A Pareto-optimal compositional energy-based model for sampling and optimization of protein sequences
This work addresses the problem of designing protein sequences with multiple desired properties for researchers in computational biology and drug discovery, representing a novel method for a known bottleneck rather than an incremental improvement.
The paper tackled the challenge of multi-objective optimization in protein sequence design, where properties are independent or orthogonal, by proposing a Pareto-compositional energy-based model (pcEBM) that uses multiple gradient descent to sample sequences adhering to various constraints, and demonstrated its ability to learn non-convex Pareto fronts and generate sequences satisfying multiple desired properties in real-world antibody design tasks.

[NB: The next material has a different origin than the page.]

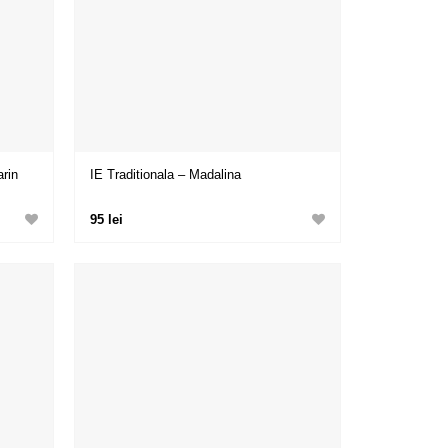
arin
IE Traditionala – Madalina
95 lei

Deep generative models have emerged as a popular machine learning-based approach for inverse design problems in the life sciences. However, these problems often require sampling new designs that satisfy multiple properties of interest in addition to learning the data distribution. This multi-objective optimization becomes more challenging when properties are independent or orthogonal to each other. In this work, we propose a Pareto-compositional energy-based model (pcEBM), a framework that uses multiple gradient descent for sampling new designs that adhere to various constraints in optimizing distinct properties. We demonstrate its ability to learn non-convex Pareto fronts and generate sequences that simultaneously satisfy multiple desired properties across a series of real-world antibody design tasks.